Zu Mazyeks dialogisch-rhetorischer Dialektik wäre noch manches zu sagen, doch zum Schluss noch ein kurzer Blick auf weitere Sendungen: Die „Notwendigkeit des Dialogs“ (4.5.2007) wird von Bekir Alboğa vom Gebetsverständnis als der Zwiesprache des Menschen mit Gott her entwickelt. Das Gebet ist der paradigmatische Dialog. Wie der Mensch aufgerufen ist, zu Gott zu rufen (Sure 40,60), so soll der Dialog zur Grundlage des menschlichen Miteinanders gemacht werden, damit die Menschen (auch Mann und Frau), die „unterschiedlich erschaffen“ sind, einander kennenlernen.

Im Beitrag vom 5.10.2007 behauptet Alboğa anhand des oft zitierten Koranverses 2,256 ein „allumfassendes Prinzip der Toleranz“ im Islam, denn es heiße dort in dem Vers nicht „Es gibt keinen Zwang im Islam“, sondern „in der Religion“. Dass nach Sure 3,19 und vielen weiteren Stellen die Religion bei Gott der Islam ist und die hier unter der Hand eingeführte Unterscheidung daher zu hinterfragen ist, bleibt dabei unerwähnt. Der Redebeitrag ist in weiteren Punkten problematisch, markiert jedoch eindeutig gewaltsame Missionierung, Todesstrafe für Apostasie, Zwangsheirat und „Ehrenmorde“ als inakzeptabel und als mit islamischen Prinzipien unvereinbar.

Beim Thema Mission („Aufruf zum Glauben“ vom 1.2.2008) hebt der Kölner Dialogbeauftragte wieder auf eine subtile Unterscheidung ab: Die Rechtleitung und damit die Hinführung zum Islam sei „ausschließlich Sache Gottes“ (Sure 28,56; ferner wird noch einmal Sure 2,256 zitiert: Kein Zwang in der Religion).
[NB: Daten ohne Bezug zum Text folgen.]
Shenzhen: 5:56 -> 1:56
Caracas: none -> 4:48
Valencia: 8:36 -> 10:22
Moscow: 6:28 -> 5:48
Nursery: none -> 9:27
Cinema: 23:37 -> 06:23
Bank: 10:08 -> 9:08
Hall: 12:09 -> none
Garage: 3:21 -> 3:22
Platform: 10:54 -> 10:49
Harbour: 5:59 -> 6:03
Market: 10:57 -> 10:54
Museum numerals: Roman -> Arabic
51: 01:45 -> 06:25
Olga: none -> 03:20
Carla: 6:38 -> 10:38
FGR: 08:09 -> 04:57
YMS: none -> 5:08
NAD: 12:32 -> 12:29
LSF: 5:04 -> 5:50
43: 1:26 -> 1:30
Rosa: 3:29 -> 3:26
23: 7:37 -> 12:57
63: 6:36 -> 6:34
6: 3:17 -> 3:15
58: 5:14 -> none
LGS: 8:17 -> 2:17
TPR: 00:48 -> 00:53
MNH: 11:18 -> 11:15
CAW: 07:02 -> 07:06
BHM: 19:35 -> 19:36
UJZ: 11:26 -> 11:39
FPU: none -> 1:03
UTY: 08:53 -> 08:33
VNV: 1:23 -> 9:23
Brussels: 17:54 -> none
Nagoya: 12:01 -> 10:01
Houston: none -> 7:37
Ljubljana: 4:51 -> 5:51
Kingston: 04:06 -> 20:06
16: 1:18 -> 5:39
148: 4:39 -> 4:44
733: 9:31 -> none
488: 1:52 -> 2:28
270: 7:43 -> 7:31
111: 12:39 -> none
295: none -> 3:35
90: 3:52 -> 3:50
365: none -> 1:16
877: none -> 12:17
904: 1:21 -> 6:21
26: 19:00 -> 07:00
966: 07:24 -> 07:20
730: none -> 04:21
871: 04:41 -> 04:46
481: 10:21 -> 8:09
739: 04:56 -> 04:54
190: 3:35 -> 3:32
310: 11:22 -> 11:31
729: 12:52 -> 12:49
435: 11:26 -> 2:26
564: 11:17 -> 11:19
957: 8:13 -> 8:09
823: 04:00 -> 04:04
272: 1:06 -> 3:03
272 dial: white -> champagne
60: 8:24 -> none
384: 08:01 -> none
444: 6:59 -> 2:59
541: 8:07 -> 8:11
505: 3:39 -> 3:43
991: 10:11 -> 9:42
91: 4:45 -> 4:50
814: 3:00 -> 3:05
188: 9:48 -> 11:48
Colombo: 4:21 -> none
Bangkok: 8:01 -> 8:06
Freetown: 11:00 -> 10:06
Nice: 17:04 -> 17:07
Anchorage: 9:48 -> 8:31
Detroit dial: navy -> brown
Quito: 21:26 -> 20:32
Die Muslime seien einzig und allein dazu aufgerufen, die Menschen „zu dem einzuladen, was sie für den rechten Weg halten“. Mit dieser Auffassung der „Da’wa“, was er mit „umwerbende Einladung“ übersetzt, meint Alboğa sich gegen das Missionsverständnis „vieler christlicher Missionare“ abgrenzen zu müssen. Als ein Schlüsselvers wird Sure 3,64 zitiert, der auch als Grundlage des „Offenen Briefes“ von 138 muslimischen Gelehrten und religiösen Führern an die Weltchristenheit vom 13.10.2007 dient und dessen Titelstichwort gibt (A Common Word): „Sprich: O Volk der Schrift, kommt herbei zu einem Wort, das gleich ist zwischen uns und euch: dass wir keinen anbeten denn Gott und dass wir Ihm keinen Nebenbuhler zur Seite stellen . . .“

Gegenüber dem etwas angestrengt belehrenden Ton des Imams klingt Hilal Sezgin leicht und warmherzig, wenn sie sich anhand eines Ausspruchs des Propheten („Binde dein Kamel fest, und dann vertraue auf Gott“) Gedanken über göttliche Fügung, praktisches Handeln und Gottvertrauen macht. „Von Gottvertrauen und gebundenen Kamelen“ (6.7.2007) ist eine praktische und ehrliche Meditation über ein islamisches Ora et labora.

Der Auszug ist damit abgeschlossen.